Cyrus was the first king of the Persians and Medes. He brought about the fulfillment of the prophecy given by Jeremiah and Isaiah. After Nebuchadnezzar had conquered Judah and the people, due to their wickedness, God allowed them to become servants to the Chaldees. However, Cyrus, because of the prophecy, allowed them to return to Judah to rebuild the temple, as recorded in 2 Chronicles 36:22. Nebuchadnezzar had removed the precious vessels from the temple to use in worshipping his own gods, but Cyrus ordered them returned to the temple in Judah.
They paid to have cedar trees brought from Lebanon according to their grant with Cyrus. Although they tried to rebuild the temple as commanded by Cyrus, the Samaritans struggled to keep it from being built. This continued even into the reign of King Darius over Persia.
In modern times, Parley P. Pratt would compare Joseph Smith to Cyrus, saying they shared the same boldness, courage, temperance, perseverance and generosity of a Cyrus” (Autobiography of Parley Parker Pratt [Deseret Book Company, 1938], p. 46.)
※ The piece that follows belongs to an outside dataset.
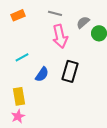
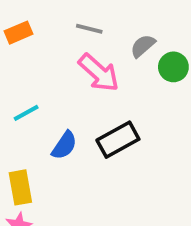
pink arrow: (60, 36) -> (99, 73), turned -35
black rectangle: (70, 71) -> (118, 140), turned 45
Wilford Woodruff said of Cyrus:
“Now I have thought many times that some of those ancient kings that were raised up, had in some respects more regard for the carrying out of some of these principles and laws, than even the Latter-day Saints have in our day. I will take as an ensample Cyrus. … To trace the life of Cyrus from his birth to his death, whether he knew it or not, it looked as though he lived by inspiration in all his movements. He began with that temperance and virtue which would sustain any Christian country or any Christian king. … Many of these principles followed him, and I have thought many of them were worthy, in many respects, the attention of men who have the Gospel of Jesus Christ.” (Journal of Discourses, vol. 22, p. 207.)